17 Port & Maritime Regiment RLC 17 pts—12 2 Royal Welsh

The VEOLIA Army Premiership Final was a cliff hanger. In the league play offs the Welsh had triumphed but in the run-up to the Final the pundits agreed the Final was too close to call.

With five minutes left on the clock the Dolphins had a 5 point lead, the Welsh hammered at the line, the Dolphins defended with head and heart in numbers. The big names had had their say and it was a matter of the Welsh finding a tiny chink—somewhere, anywhere that could lead to five points. Time and again they refused kickable penalties—three points would not lead to glory. It had started a little nervously. The Welsh looked like building a platform for complete forward domination. Budgen and Brown had the scrums sown up; and Delaitamana rampaged off the back.

The Welsh line-out was well organized and scrum half Morgan Evans threw a series of long defence splitting passes. The attacks fizzed, and fizzed some more, but too infrequently went bang.

On ten minutes centre Welsh Turugakula scored to establish some small measure of authority. They could and should have had another hat full, but against the run of the tide the Dolphins fullback Ferguson crossed on 20 minutes and fly half Corderoy converted. The narrow lead was wiped out when wing Mansfield gave the Welsh a 12pts-7 lead at half time. The Welsh were in the ascendancy but far from convincing.

The second half opened with Army and Dolphins wing Magnus flying across the white line. The Welsh remained in cruise mode and stayed there until Maritime full back Ledua crossed for a second unconverted try. At 12pts-17 the Welsh stirred and opened a series of full frontal attacks. Budgen grunted for few metres, Army lock Llewellyn added bulk at the breakdown. The Dolphins might have been tempted to wilt under the onslaught but managed a series of brave last ditch one finger tackles that left the brand new score board dormant.

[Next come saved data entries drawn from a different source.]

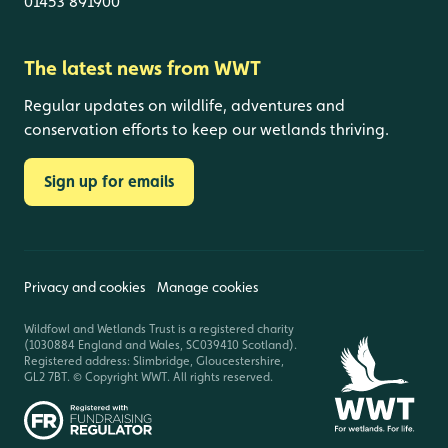
01453 891900
The latest news from WWT
Regular updates on wildlife, adventures and
conservation efforts to keep our wetlands thriving.
Sign up for emails
Privacy and cookies
Manage cookies
Wildfowl and Wetlands Trust is a registered charity
(1030884 England and Wales, SC039410 Scotland).
Registered address: Slimbridge, Gloucestershire,
GL2 7BT. © Copyright WWT. All rights reserved.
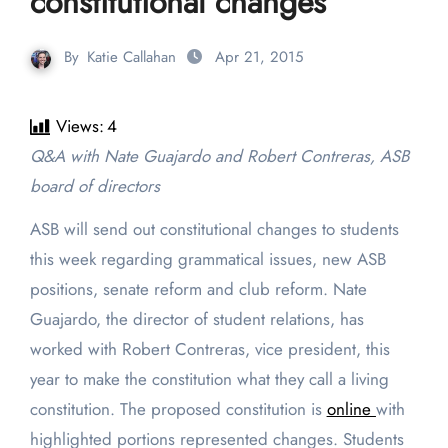
constitutional changes
By
Katie Callahan
Apr 21, 2015
Views:
4
Q&A with Nate Guajardo and Robert Contreras, ASB
board of directors
ASB will send out constitutional changes to students
this week regarding grammatical issues, new ASB
positions, senate reform and club reform. Nate
Guajardo, the director of student relations, has
worked with Robert Contreras, vice president, this
year to make the constitution what they call a living
constitution. The proposed constitution is
online
with
highlighted portions represented changes. Students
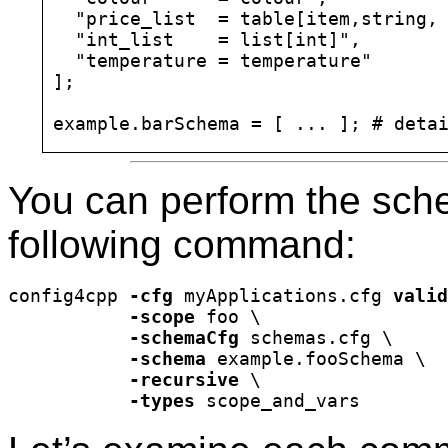
  "price_list  = table[item,string, 
  "int_list    = list[int]",

  "temperature = temperature"

];

You can perform the sche
following command:
config4cpp 
-cfg
 myApplications.cfg 
valid
-scope
 foo \

-schemaCfg
 schemas.cfg \

-schema
 example.fooSchema \

-recursive
 \

-types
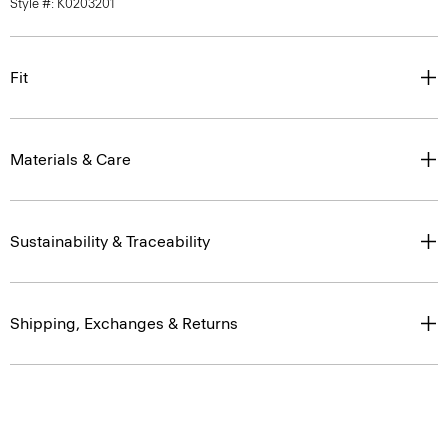
Style #: K0203201
Fit
Materials & Care
Sustainability & Traceability
Shipping, Exchanges & Returns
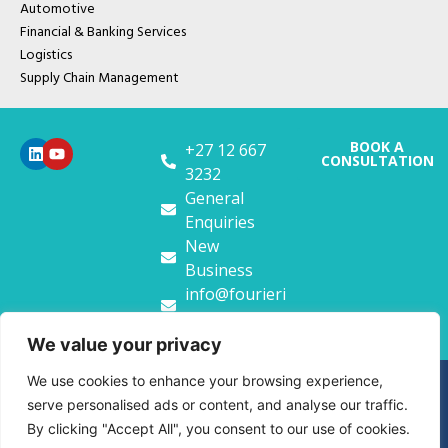
Automotive
Financial & Banking Services
Logistics
Supply Chain Management
BOOK A
+27 12 667
CONSULTATION
3232
General
Enquiries
New
Business
info@fourieri
t.co.za
We value your privacy
We use cookies to enhance your browsing experience,
Copyright FourierIT. 2026
serve personalised ads or content, and analyse our traffic.
Privacy Policy
Website Terms & Conditions
By clicking "Accept All", you consent to our use of cookies.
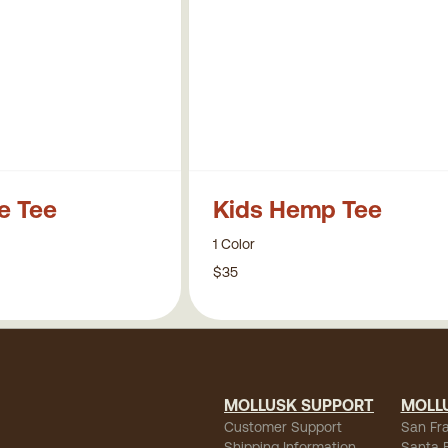
pe Tee
Kids Hemp Tee
1 Color
$35
MOLLUSK SUPPORT
MOLL
Customer Support
San Fr
Shipping Information
Santa 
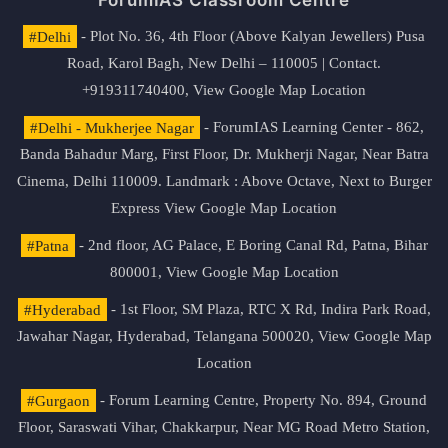
ForumIAS Classroom Centre
#Delhi
- Plot No. 36, 4th Floor (Above Kalyan Jewellers) Pusa
Road, Karol Bagh, New Delhi – 110005 | Contact.
+919311740400,
View Google Map Location
#Delhi - Mukherjee Nagar
- ForumIAS Learning Center - 862,
Banda Bahadur Marg, First Floor, Dr. Mukherji Nagar, Near Batra
Cinema, Delhi 110009. Landmark : Above Octave, Next to Burger
Express
View Google Map Location
#Patna
- 2nd floor, AG Palace, E Boring Canal Rd, Patna, Bihar
800001,
View Google Map Location
#Hyderabad
- 1st Floor, SM Plaza, RTC X Rd, Indira Park Road,
Jawahar Nagar, Hyderabad, Telangana 500020,
View Google Map
Location
#Gurgaon
- Forum Learning Centre, Property No. 894, Ground
Floor, Saraswati Vihar, Chakkarpur, Near MG Road Metro Station,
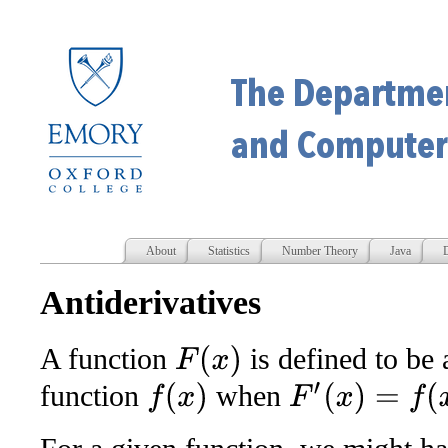
About
Statistics
Number Theory
Java
D
Antiderivatives
A function
is defined to be
F
(
x
)
function
when
F
′
(
x
)
=
f
(
x
)
f
(
x
)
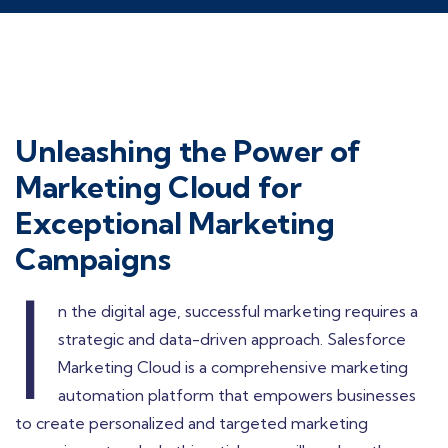
Unleashing the Power of
Marketing Cloud for
Exceptional Marketing
Campaigns
I
n the digital age, successful marketing requires a
strategic and data-driven approach. Salesforce
Marketing Cloud is a comprehensive marketing
automation platform that empowers businesses
to create personalized and targeted marketing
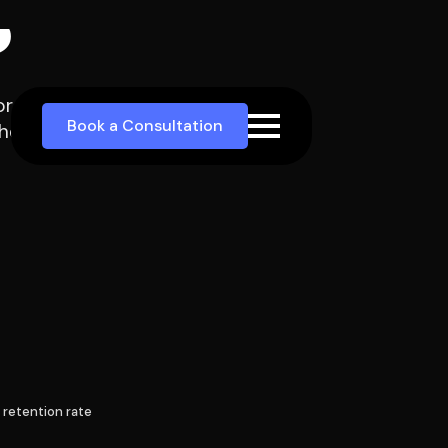
re enquiries, better
eir firm.
 retention rate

The arrival of the Dolphin’s Damudamu at No8 was the game-changer. He ran at the Welsh off the back of the set pieces ‘am byth’. The England 7s international had pace, grace and strength out of the tackle. His own support too frequently failed to keep pace but, crucially, the Dolphins were moving forward and the texture of the match changed until the final few minutes when the Dragon found some more fire.

In round terms by then it was five minutes to go and five points the difference. The Welsh attacks led to the Dolphins reverse slope trenches where penalties were conceded in rapid succession. Time and again skipper Read pushed the ball tightly into the corner, the Welsh drove and the Dolphins somehow clung to the life rafts, the flotsam and jetsam—anything to prevent the Welsh crossing.

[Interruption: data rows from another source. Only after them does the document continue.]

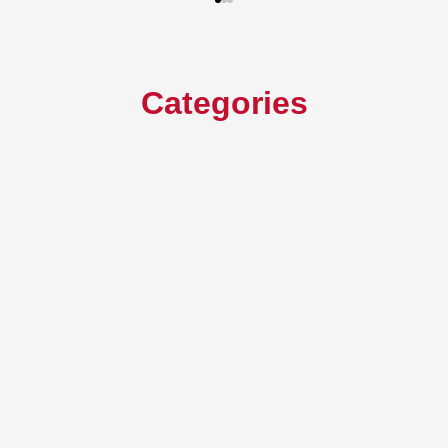
Categories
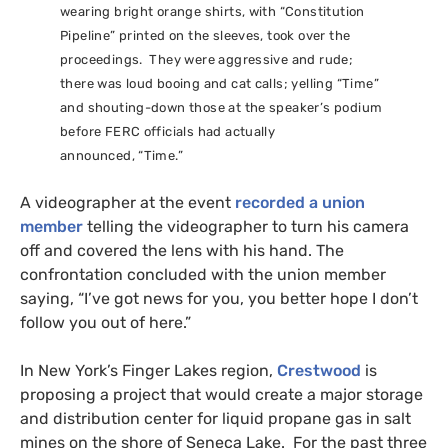
wearing bright orange shirts, with “Constitution
Pipeline” printed on the sleeves, took over the
proceedings. They were aggressive and rude;
there was loud booing and cat calls; yelling “Time”
and shouting-down those at the speaker’s podium
before
FERC
officials had actually
announced, “Time.”
A videographer at the event
recorded a union
member
telling the videographer to turn his camera
off and covered the lens with his hand. The
confrontation concluded with the union member
saying, “I’ve got news for you, you better hope I don’t
follow you out of here.”
In New York’s Finger Lakes region,
Crestwood
is
proposing a project that would create a major storage
and distribution center for liquid propane gas in salt
mines on the shore of Seneca Lake. For the past three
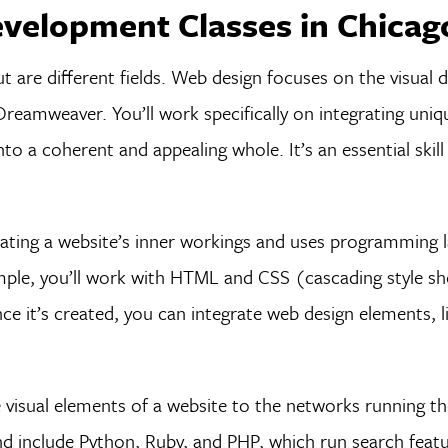
velopment Classes in Chicag
are different fields. Web design focuses on the visual d
eamweaver. You’ll work specifically on integrating uniqu
o a coherent and appealing whole. It’s an essential skill
eating a website’s inner workings and uses programming 
ample, you’ll work with HTML and CSS (cascading style sh
nce it’s created, you can integrate web design elements, l
visual elements of a website to the networks running th
d include Python, Ruby, and PHP, which run search featur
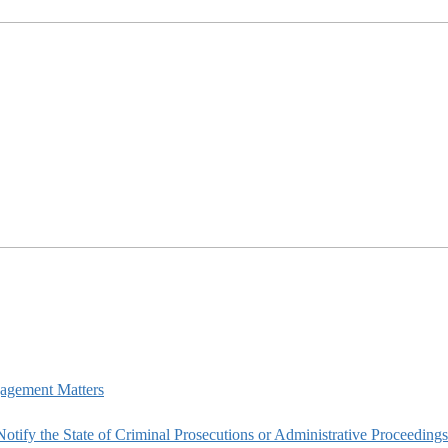
agement Matters
tify the State of Criminal Prosecutions or Administrative Proceedings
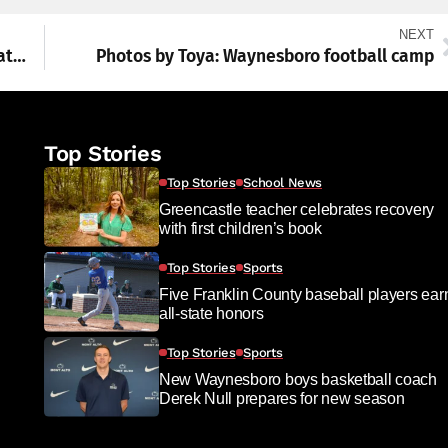
NEXT
Local history: Celebrating the birth of the nation around the region
Photos by Toya: Waynesboro football camp
Top Stories
Top Stories
School News
Greencastle teacher celebrates recovery
with first children’s book
Top Stories
Sports
Five Franklin County baseball players ear
all-state honors
Top Stories
Sports
New Waynesboro boys basketball coach
Derek Null prepares for new season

Only the referee is the judge of time and it seemed hours after the score board had signalled 80 minutes that the Dolphins had to lift themselves for yet another tackle A Welsh spill, a Dolphin’s scrum , a mighty hoof to touch and only then did referee Simon Walker blow full time. The Agony and the Ecstacy followed. The Trophy presentation by Olivier Bret CEO VEOLIA, Willy Wildash President of the Rugby Football Union, Twickenham and Maj Gen Shaun Burley showed the difference between winning and everything else.

The Welsh were gracious in defeat. They have lifted the Army Cup so many times that they knew what it meant to the Dolphins to win at last. Dolphin’s No 10 Charlie Corderoy was the ‘Man of the Match’.

Coach and analyst WO2 Geryn Jones said “We have all waited a long time for this moment. Damu made a difference but it was the efforts of the rugby squad and the whole Regiment that brought the Army Cup to Marchwood”. Someone once said ‘why do we bother with conversions ?’. After this they should know—a Welsh conversion, or penalty, would have turned this cliff hanger on its head.